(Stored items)

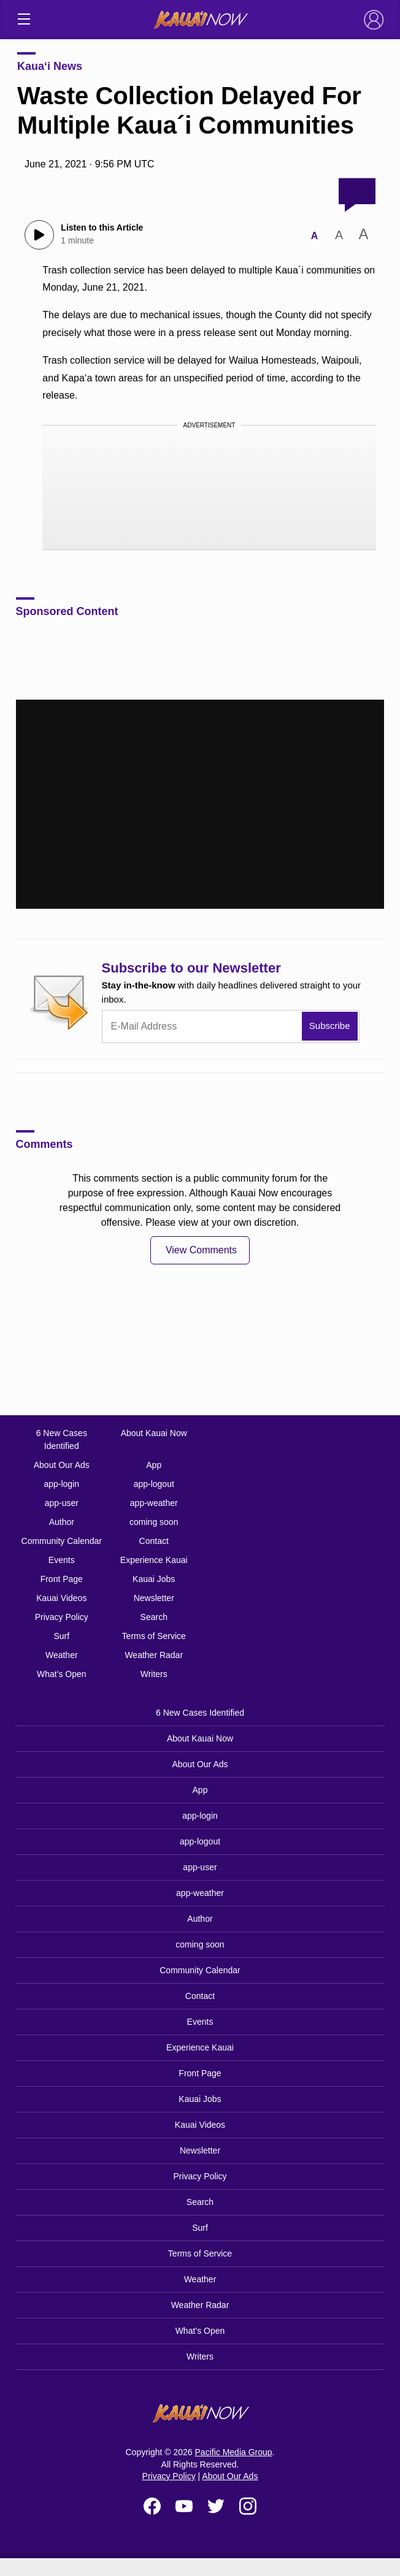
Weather (61, 1655)
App (153, 1465)
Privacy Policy (61, 1617)
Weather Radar (154, 1655)
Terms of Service (154, 1636)
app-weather (154, 1503)
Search (153, 1617)
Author (61, 1522)
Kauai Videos (61, 1598)
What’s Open (62, 1674)
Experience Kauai (154, 1560)
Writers (153, 1674)
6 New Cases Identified (61, 1439)
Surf (61, 1636)
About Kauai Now (154, 1433)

_PROBLEM TO SOLVE:_ All entries should be given again exactly, except that pictures are to be excluded.

_WRITTEN SOLUTION:_
Weather (61, 1655)
App (153, 1465)
Privacy Policy (61, 1617)
Weather Radar (154, 1655)
Terms of Service (154, 1636)
app-weather (154, 1503)
Search (153, 1617)
Author (61, 1522)
Kauai Videos (61, 1598)
What’s Open (62, 1674)
Experience Kauai (154, 1560)
Writers (153, 1674)
6 New Cases Identified (61, 1439)
Surf (61, 1636)
About Kauai Now (154, 1433)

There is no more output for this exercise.